L’Assi, una delle associazioni che rappresentano le imprese organizzatrici, ricorda che la partecipazione ai congressi si esercita prenotando e pagando con largo anticipo tutti i servizi preposti, e le stesse agenzie congressuali sono i soggetti che si impegnano finanziariamente e professionalmente per permettere l’accesso dei medici italiani ai congressi internazionali e nazionali.

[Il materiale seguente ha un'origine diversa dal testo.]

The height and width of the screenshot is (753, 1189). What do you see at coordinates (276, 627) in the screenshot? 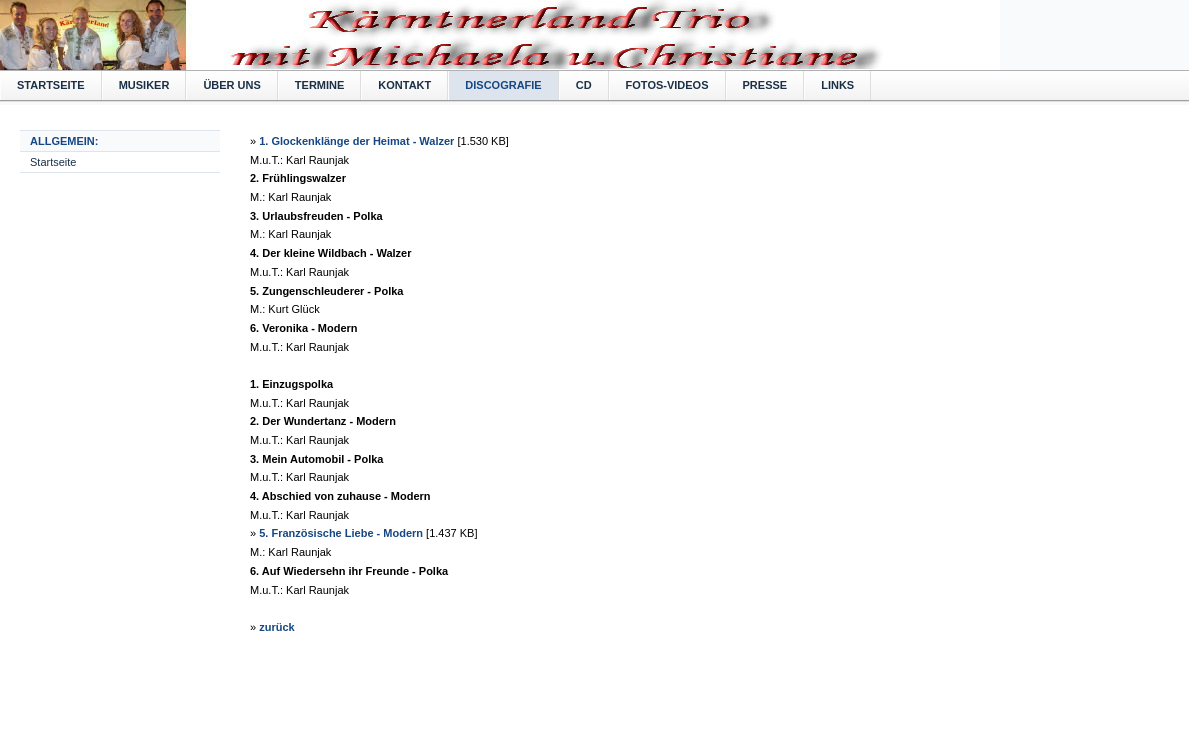
I see `zurück` at bounding box center [276, 627].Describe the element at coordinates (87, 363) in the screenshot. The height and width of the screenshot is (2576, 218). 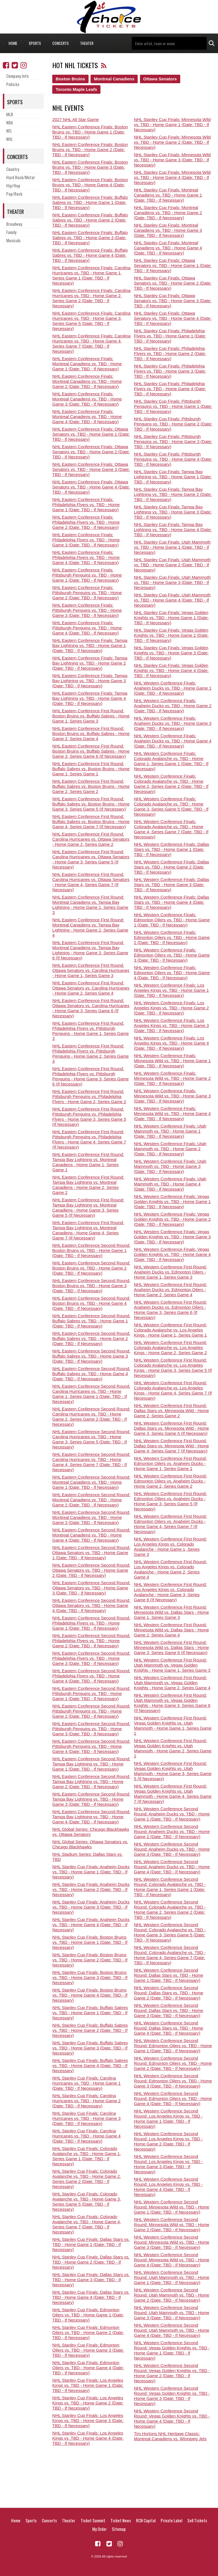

La sospensione di ogni attività congressuale presa dalla giunta della Farmindustria nella seduta del 19 febbraio sembra ignorare che cospicui impegni finanziari e contrattuali sono già stati presi per tutte le attività congressuali del 1° e 2° semestre 2003 dalle agenzie incaricate e gli accordi e contratti presi tra aziende farmaceutiche e agenzie dovranno comunque essere rispettati.

Già la legge n. 112 del 15 giugno 2002 ha penalizzato i congressi internazionali in Italia a favore di altre nazioni e con l’ultima Finanziaria, e fino al 2006, si è decurtato il 75% ai congressi internazionali e nazionali. Il grave danno economico che ne consegue rischia di travolgere il settore, già messo a dura prova non solo dalla stasi economica in atto ma, ancor di più, dai venti di guerra che hanno annullato tutti gli sforzi fatti per superare la grave crisi all’indomani dell’11 settembre.

´Tale sospensione significherebbe, se messa in atto’, spiega l’Assi, ´la perdita certa di posti di lavoro in un settore dove non è prevista nessuna forma di ammortizzatori sociali, dove non c’è la cassa integrazione e dove le imprese che fino a due anni or sono avevano una crescita in termini di occupazione di oltre il 4% rischiano adesso la chiusura. Ci domandiamo’, continua la nota, ´la legittimità delle decisioni prese da Farmindustria anche alla luce delle normative antitrust. Segnaliamo che i congressi medici da decenni si svolgono regolarmente negli Stati Uniti, in Europa, in Australia e in Asia. Impedire solo in Italia la circolazione di informazioni e metodi di formazione con l’abrogazione della partecipazione ai congressi, in base a un presunto uso improprio del mezzo di formazione, è quanto meno demagogico e porterebbe la classe medica italiana in una posizione di arretratezza imbarazzante’.